> _TASK BRIEF_
What are the lines, copied exactly, from the one containing "ubscribe to our newsletter" through the last line of the records below, both included?

> _INPUT DATA_

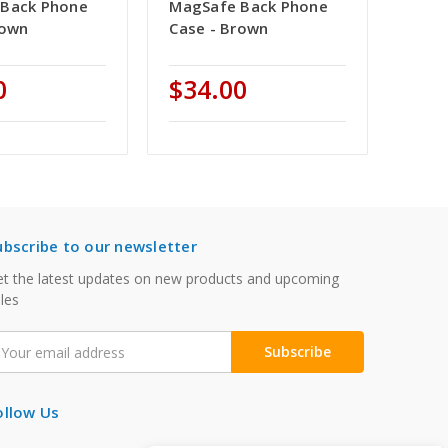
Back Phone
MagSafe Back Phone
rown
Case - Brown
0
$34.00
ubscribe to our newsletter
t the latest updates on new products and upcoming
les
mail
ddress
ollow Us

> _RESULT OF THE EXERCISE_
ubscribe to our newsletter
t the latest updates on new products and upcoming
les
mail
ddress
ollow Us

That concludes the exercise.